This snowy winter season, Ramsey High School’s GEN21 (“Gender-Equality-Now”) Club helped keep the young adults and children of the Ali Forney Homeless Shelter warm by organizing a clothing drive that lasted from December to mid-January.
The Ali Forney Center’s (AFC) mission is to “protect LGBTQ youths from the harms of homelessness and empower them with the tools needed to live independently.” The AFC was founded in West Midtown, Manhattan in 2002 in the wake of the tragic murder of Ali Forney. Forney was a homeless gender-nonconforming youth who was forced into homelessness at age 13. He was a fierce advocate for widespread HIV prevention and was 22 when he was murdered on the streets of New York City in December of 1997. Ali’s murder has “never been brought to justice.”
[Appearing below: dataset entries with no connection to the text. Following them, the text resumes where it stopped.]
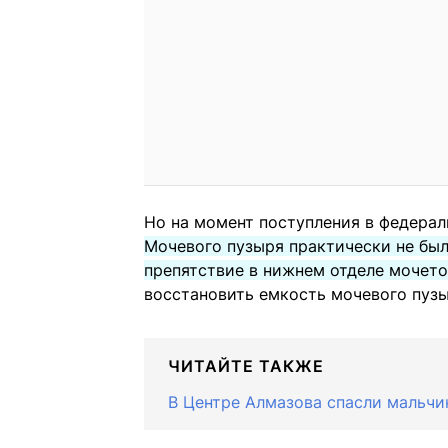
Но на момент поступления в федерал
Мочевого пузыря практически не был
препятствие в нижнем отделе мочет
восстановить емкость мочевого пуз
ЧИТАЙТЕ ТАКЖЕ
В Центре Алмазова спасли мальчи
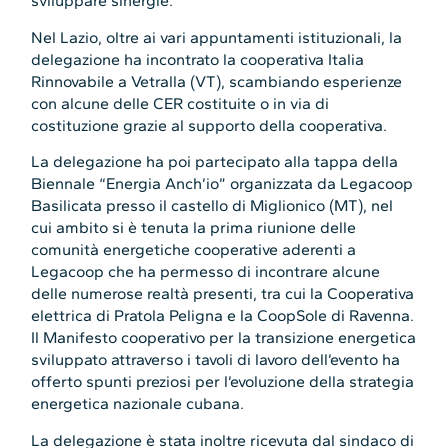
sviluppare sinergie.
Nel Lazio, oltre ai vari appuntamenti istituzionali, la
delegazione ha incontrato la cooperativa Italia
Rinnovabile a Vetralla (VT), scambiando esperienze
con alcune delle CER costituite o in via di
costituzione grazie al supporto della cooperativa.
La delegazione ha poi partecipato alla tappa della
Biennale “Energia Anch’io” organizzata da Legacoop
Basilicata presso il castello di Miglionico (MT), nel
cui ambito si è tenuta la prima riunione delle
comunità energetiche cooperative aderenti a
Legacoop che ha permesso di incontrare alcune
delle numerose realtà presenti, tra cui la Cooperativa
elettrica di Pratola Peligna e la CoopSole di Ravenna.
Il Manifesto cooperativo per la transizione energetica
sviluppato attraverso i tavoli di lavoro dell’evento ha
offerto spunti preziosi per l’evoluzione della strategia
energetica nazionale cubana.
La delegazione è stata inoltre ricevuta dal sindaco di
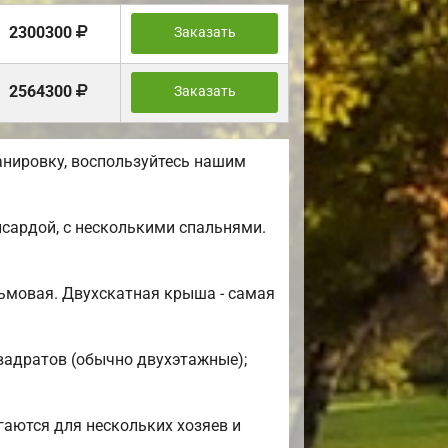
2300300
Заказать
2564300
Заказать
анировку, воспользуйтесь нашим
сардой, с несколькими спальнями.
ьмовая. Двухскатная крыша - самая
квадратов (обычно двухэтажные);
гаются для нескольких хозяев и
The AFC’s mission is especially important because transgender and nonbinary youth are disproportionately affected by the housing crisis and homelessness in New York City and other urban communities across the United States. When GEN21 learned of the center’s mission to honor Forney’s legacy by providing educational, mental health, and medical services as well as food, water, clothing, and shelter to young people, club members were eager to get involved. They successfully recruited RHS staff and students to contribute several hundred pounds of jackets, shoes, pants, business attire and more for their LGBTQ allies.